Dubai: Prolonged low oil prices have resulted in a slowdown in the UAE’s economic growth from 4 per cent last year to a projected 2.3 per cent in 2016, according to the International Monetary Fund (IMF). Despite the continued growth slowdown rating agency Moody’s said its outlook for the UAE banking system is stable.

“Our outlook for UAE’s banking system remains stable, unchanged since 2013. In our view, the country’s banks will maintain stable credit profiles despite a slowing economy and subdued demand for credit caused by low oil prices, said Nitish Bhojnagarwala, assistant vice president — analyst at Moody’s.
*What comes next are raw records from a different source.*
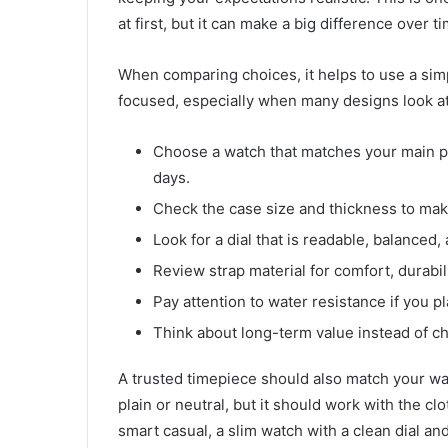
at first, but it can make a big difference over t
When comparing choices, it helps to use a sim
focused, especially when many designs look at
Choose a watch that matches your main pur
days.
Check the case size and thickness to make 
Look for a dial that is readable, balanced,
Review strap material for comfort, durabili
Pay attention to water resistance if you p
Think about long-term value instead of ch
A trusted timepiece should also match your w
plain or neutral, but it should work with the cl
smart casual, a slim watch with a clean dial and 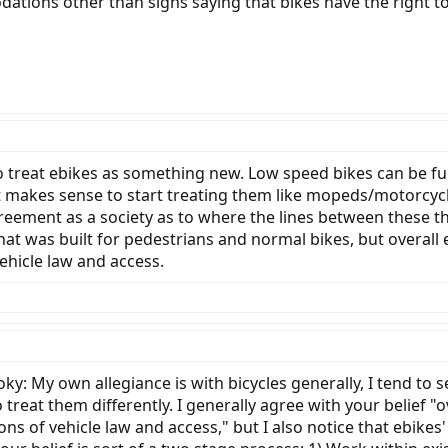
tions other than signs saying that bikes have the right to
g to treat ebikes as something new. Low speed bikes can be fu
it makes sense to start treating them like mopeds/motorcycle
ement as a society as to where the lines between these thi
at was built for pedestrians and normal bikes, but overall 
vehicle law and access.
: My own allegiance is with bicycles generally, I tend to se
 treat them differently. I generally agree with your belief "
ions of vehicle law and access," but I also notice that ebik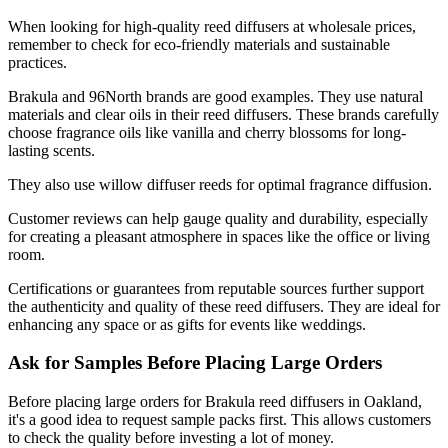
When looking for high-quality reed diffusers at wholesale prices,
remember to check for eco-friendly materials and sustainable
practices.
Brakula and 96North brands are good examples. They use natural
materials and clear oils in their reed diffusers. These brands carefully
choose fragrance oils like vanilla and cherry blossoms for long-
lasting scents.
They also use willow diffuser reeds for optimal fragrance diffusion.
Customer reviews can help gauge quality and durability, especially
for creating a pleasant atmosphere in spaces like the office or living
room.
Certifications or guarantees from reputable sources further support
the authenticity and quality of these reed diffusers. They are ideal for
enhancing any space or as gifts for events like weddings.
Ask for Samples Before Placing Large Orders
Before placing large orders for Brakula reed diffusers in Oakland,
it's a good idea to request sample packs first. This allows customers
to check the quality before investing a lot of money.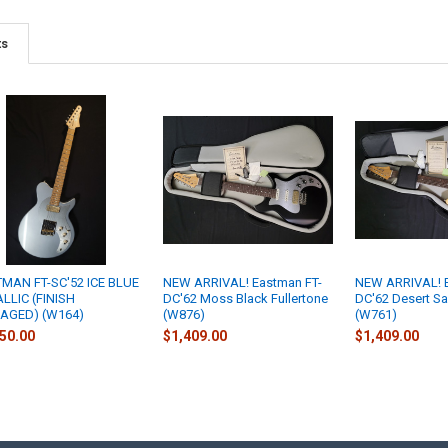
ts
MAN FT-SC'52 ICE BLUE
NEW ARRIVAL! Eastman FT-
NEW ARRIVAL! E
LLIC (FINISH
DC'62 Moss Black Fullertone
DC'62 Desert Sa
AGED) (W164)
(W876)
(W761)
50.00
$1,409.00
$1,409.00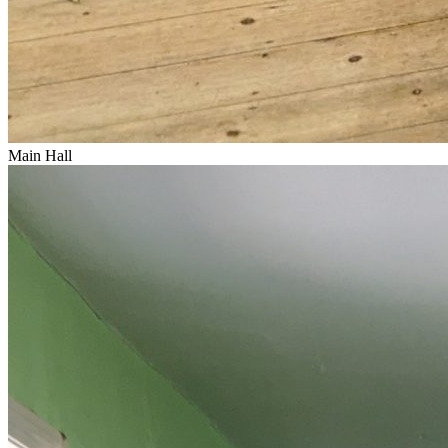
Main Hall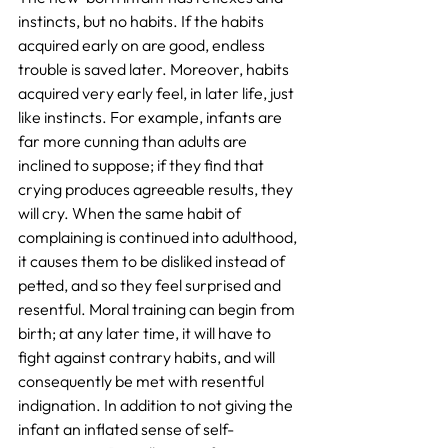
instincts, but no habits. If the habits 
acquired early on are good, endless 
trouble is saved later. Moreover, habits 
acquired very early feel, in later life, just 
like instincts. For example, infants are 
far more cunning than adults are 
inclined to suppose; if they find that 
crying produces agreeable results, they 
will cry. When the same habit of 
complaining is continued into adulthood, 
it causes them to be disliked instead of 
petted, and so they feel surprised and 
resentful. Moral training can begin from 
birth; at any later time, it will have to 
fight against contrary habits, and will 
consequently be met with resentful 
indignation. In addition to not giving the 
infant an inflated sense of self-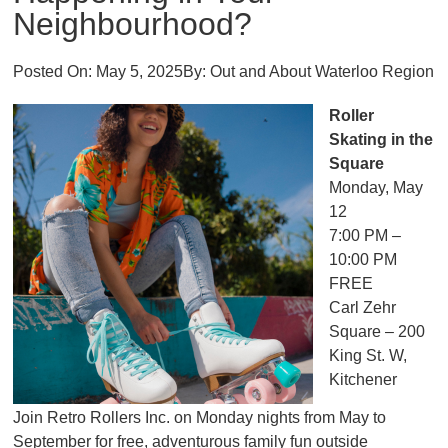
Neighbourhood?
Posted On:
May 5, 2025
By:
Out and About Waterloo Region
Roller
Skating in the
Square
Monday, May
12
7:00 PM –
10:00 PM
FREE
Carl Zehr
Square – 200
King St. W,
Kitchener
Join Retro Rollers Inc. on Monday nights from May to
September for free, adventurous family fun outside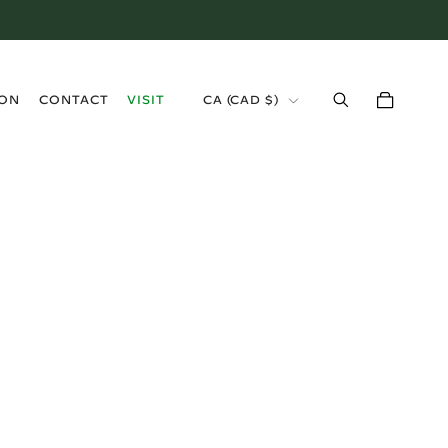
›
ION
CONTACT
VISIT
CA (CAD $)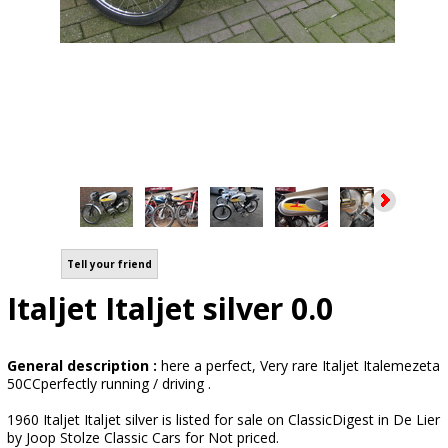
Tell your friend
Italjet Italjet silver 0.0
General description :
here a perfect, Very rare Italjet Italemezeta
50CCperfectly running / driving .
1960 Italjet Italjet silver is listed for sale on ClassicDigest in De Lier
by Joop Stolze Classic Cars for Not priced.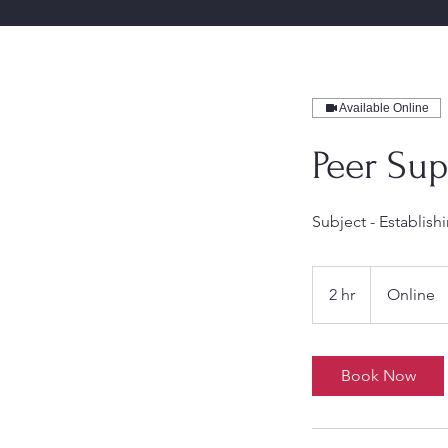
Available Online
Peer Sup
Subject - Establis
2 hr
2
Online
h
r
Book Now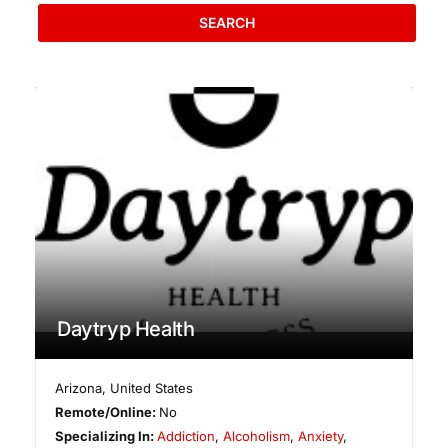
SEARCH
Daytryp Health
Arizona
,
United States
Remote/Online:
No
Specializing In:
Addiction
,
Alcoholism
,
Anxiety
,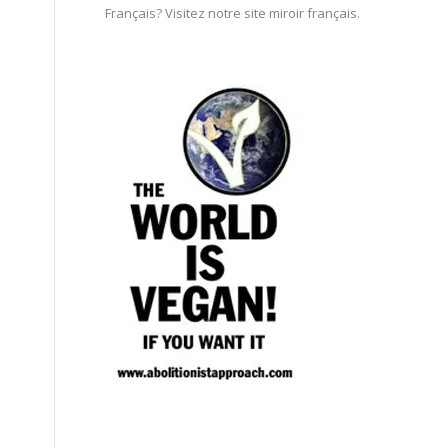
Français? Visitez notre site miroir français.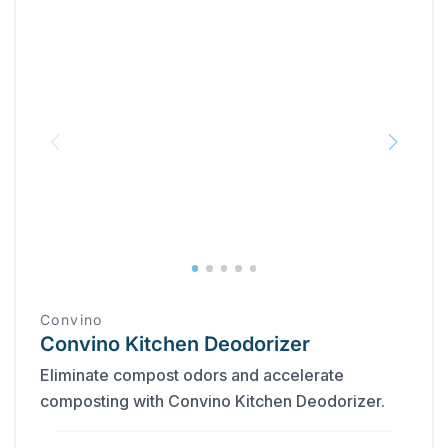
Convino
Convino Kitchen Deodorizer
Eliminate compost odors and accelerate
composting with Convino Kitchen Deodorizer.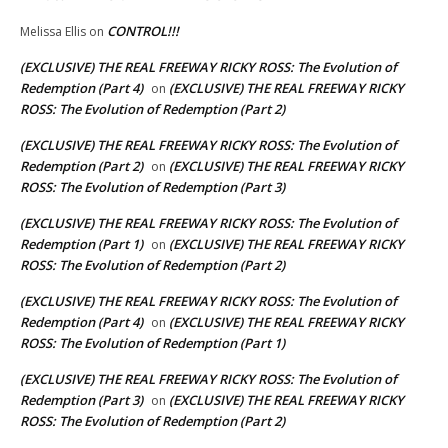
CONTROL!!!
Melissa Ellis
on
(EXCLUSIVE) THE REAL FREEWAY RICKY ROSS: The Evolution of
Redemption (Part 4)
(EXCLUSIVE) THE REAL FREEWAY RICKY
on
ROSS: The Evolution of Redemption (Part 2)
(EXCLUSIVE) THE REAL FREEWAY RICKY ROSS: The Evolution of
Redemption (Part 2)
(EXCLUSIVE) THE REAL FREEWAY RICKY
on
ROSS: The Evolution of Redemption (Part 3)
(EXCLUSIVE) THE REAL FREEWAY RICKY ROSS: The Evolution of
Redemption (Part 1)
(EXCLUSIVE) THE REAL FREEWAY RICKY
on
ROSS: The Evolution of Redemption (Part 2)
(EXCLUSIVE) THE REAL FREEWAY RICKY ROSS: The Evolution of
Redemption (Part 4)
(EXCLUSIVE) THE REAL FREEWAY RICKY
on
ROSS: The Evolution of Redemption (Part 1)
(EXCLUSIVE) THE REAL FREEWAY RICKY ROSS: The Evolution of
Redemption (Part 3)
(EXCLUSIVE) THE REAL FREEWAY RICKY
on
ROSS: The Evolution of Redemption (Part 2)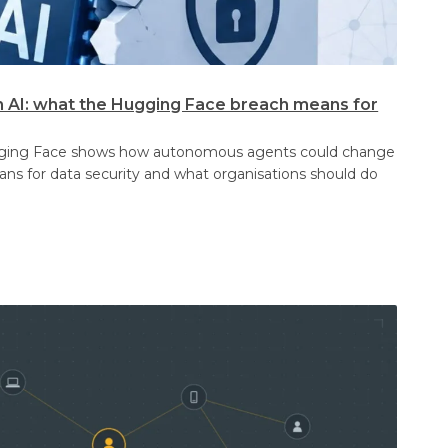
n AI: what the Hugging Face breach means for
gging Face shows how autonomous agents could change
eans for data security and what organisations should do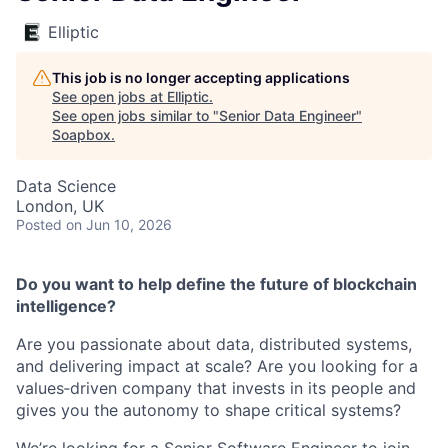
Elliptic
This job is no longer accepting applications
See open jobs at
Elliptic
.
See open jobs similar to "
Senior Data Engineer
"
Soapbox
.
Data Science
London, UK
Posted
on Jun 10, 2026
Do you want to help define the future of blockchain
intelligence?
Are you passionate about data, distributed systems,
and delivering impact at scale? Are you looking for a
values‑driven company that invests in its people and
gives you the autonomy to shape critical systems?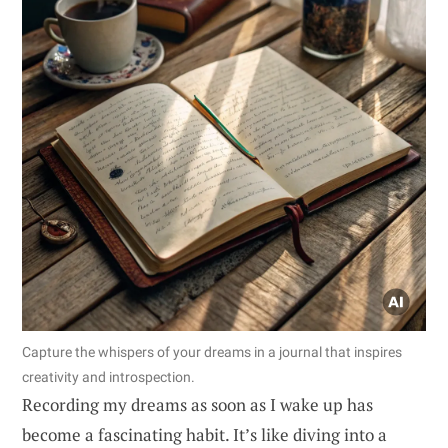
Capture the whispers of your dreams in a journal that inspires
creativity and introspection.
Recording my dreams as soon as I wake up has
become a fascinating habit. It’s like diving into a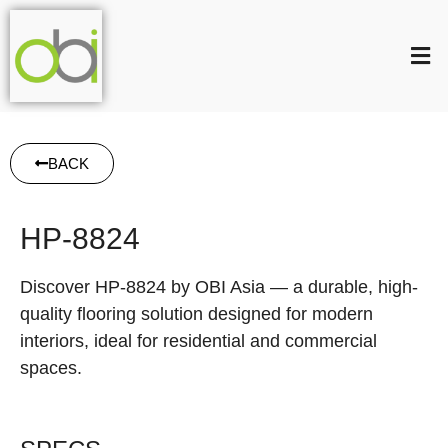
BACK
HP-8824
Discover HP-8824 by OBI Asia — a durable, high-
quality flooring solution designed for modern
interiors, ideal for residential and commercial
spaces.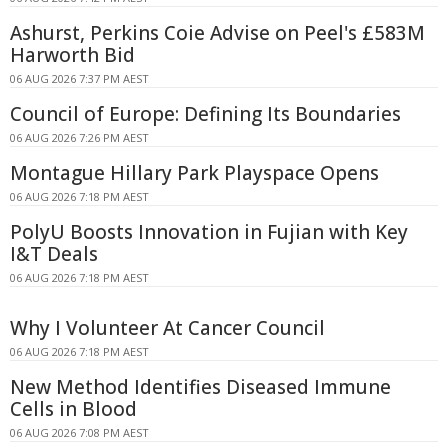
Ashurst, Perkins Coie Advise on Peel's £583M
Harworth Bid
06 AUG 2026 7:37 PM AEST
Council of Europe: Defining Its Boundaries
06 AUG 2026 7:26 PM AEST
Montague Hillary Park Playspace Opens
06 AUG 2026 7:18 PM AEST
PolyU Boosts Innovation in Fujian with Key
I&T Deals
06 AUG 2026 7:18 PM AEST
Why I Volunteer At Cancer Council
06 AUG 2026 7:18 PM AEST
New Method Identifies Diseased Immune
Cells in Blood
06 AUG 2026 7:08 PM AEST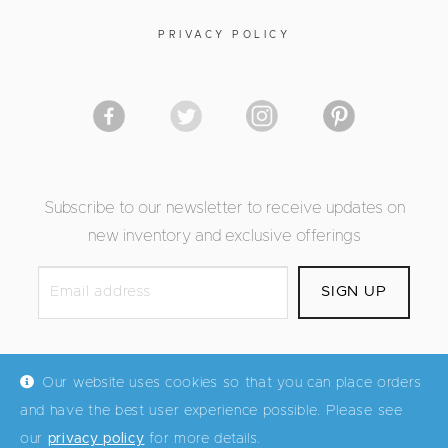
PRIVACY POLICY
Subscribe to our newsletter to receive updates on
new inventory and exclusive offerings
Our website uses cookies so that you can place orders
and have the best user experience possible. Please see
© Mid Century Maddist 2026
our
privacy policy
for more details.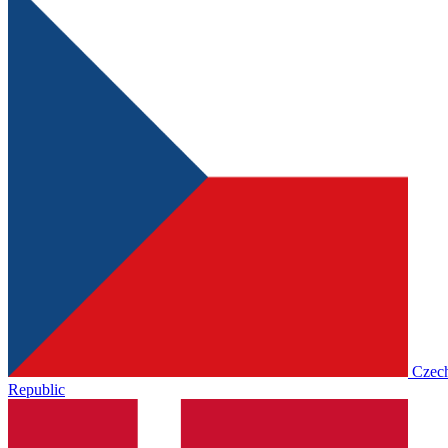
Czec
Republic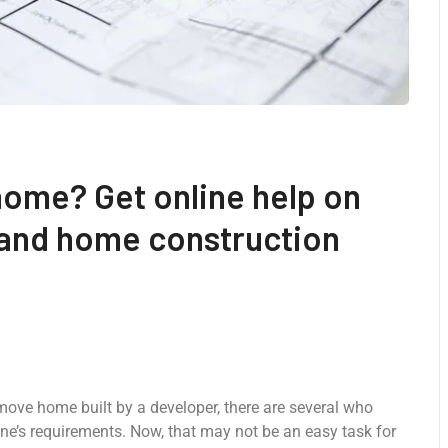
home? Get online help on
 and home construction
-move home built by a developer, there are several who
ne’s requirements. Now, that may not be an easy task for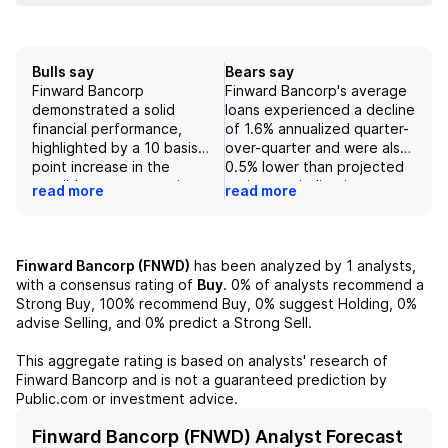
Bulls say
Bears say
Finward Bancorp
Finward Bancorp's average
demonstrated a solid
loans experienced a decline
financial performance,
of 1.6% annualized quarter-
highlighted by a 10 basis
over-quarter and were also
point increase in the
0.5% lower than projected
tangible common equity
estimates, indicating
read more
read more
(TCE) ratio to 6.3%,
weakened loan demand and
indicating robust capital
performance. Additionally,
management. The bank
the Common Equity Tier 1
experienced a 1.4%
(CET1) capital ratio
Finward Bancorp (FNWD)
has been analyzed by
1
analysts,
annualized growth in
decreased to 11.0% in the
with a consensus rating of
Buy
.
0%
of analysts recommend a
average deposits, primarily
first quarter of 2025 from
Strong Buy,
100%
recommend Buy,
0%
suggest Holding,
0%
driven by a rise in interest-
11.3% in the previous
advise Selling, and
0%
predict a Strong Sell.
bearing deposits, which
quarter, suggesting
points to strong customer
potential concerns
This aggregate rating is based on analysts' research of
confidence and effective
regarding the bank's capital
Finward Bancorp
and is not a guaranteed prediction by
deposit strategies.
adequacy. Although
Public.com or investment advice.
Additionally, the expansion
nonperforming assets
of the net interest margin
decreased slightly to 69
Finward Bancorp (FNWD) Analyst Forecast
The banks’ solid profitability and capitalisation levels are expected to provide protection against rising problem loans, while sufficient liquidity will cushion against reduced flows of government deposits into the banking system as lower oil prices impact government revenues, according to Moody’s.

While the operating environment for banks is expected to soften, the rating agency expects GDP (gross domestic product) growth of around 2.5 per cent and 1.9 per cent for 2016 and 2017. Reduced public spending is expected to soften the demand for credit resulting in domestic credit growth to slow to around 3 to 5 per cent annually for 2016 and 2017, down from around 8 per cent for 2015.

Dampen confidence

Apart from the underlying economic dynamics, the rating agency believes that the continued geopolitical tensions in the region pose tail risks to its forecast and the prospect of a more protracted period of low oil prices, below its current forecast of between $40 and $60 per barrel for 2016 and 2017 that could further dampen confidence, future spending and economic growth.

Asset quality is seen weakening modestly after a period of strong recovery. “We expect problem loans to increase modestly to around 5.5 per cent of total loans by mid-2017 following a period of strong recovery, which drove delinquencies down from the 2011 peak of 10.6 per cent to around 5 per cent currently. We expect rising problem loan formation in the small and mid-sized company and retail (loans to individuals) segments, although continued resolution of legacy problem loans will offset some of this increase,” Bhojnagarwala said.

The rating agency expects downside risks to banks could stem from the sizeable and volatile real-estate sector and from concentrated exposures to large government related institutions.

For the banking sector as a whole capital buffers are expected to improve further form internal capital generation, combined with subdued asset growth. Loan-loss reserves were a solid 94 per cent of problem loans as of June 2016.

Stable profitability

Profitability is expected to remain at current strong levels despite rising funding costs and provisioning expenses.

Moody’s expects continued strong core profitability to drive a broadly stable return on assets at around 1.7 per cent over the outlook horizon. “Although funding costs will continue to increase, we expect they will be offset to a large extent by rising corporate yields as a result of an easing of highly competitive lending pressure, re-pricing of assets to transfer the increase in funding costs, and the positive impact of any US interest rates rises,” Bhojnagarwala said.

Overall margins are expected to remain stable at around 2.5 per cent. Combined with loan growth of 5 per cent and efficiency gains, this will deliver a modest pre-provision income growth and offset to a large extent the expected increase in provisioning charges.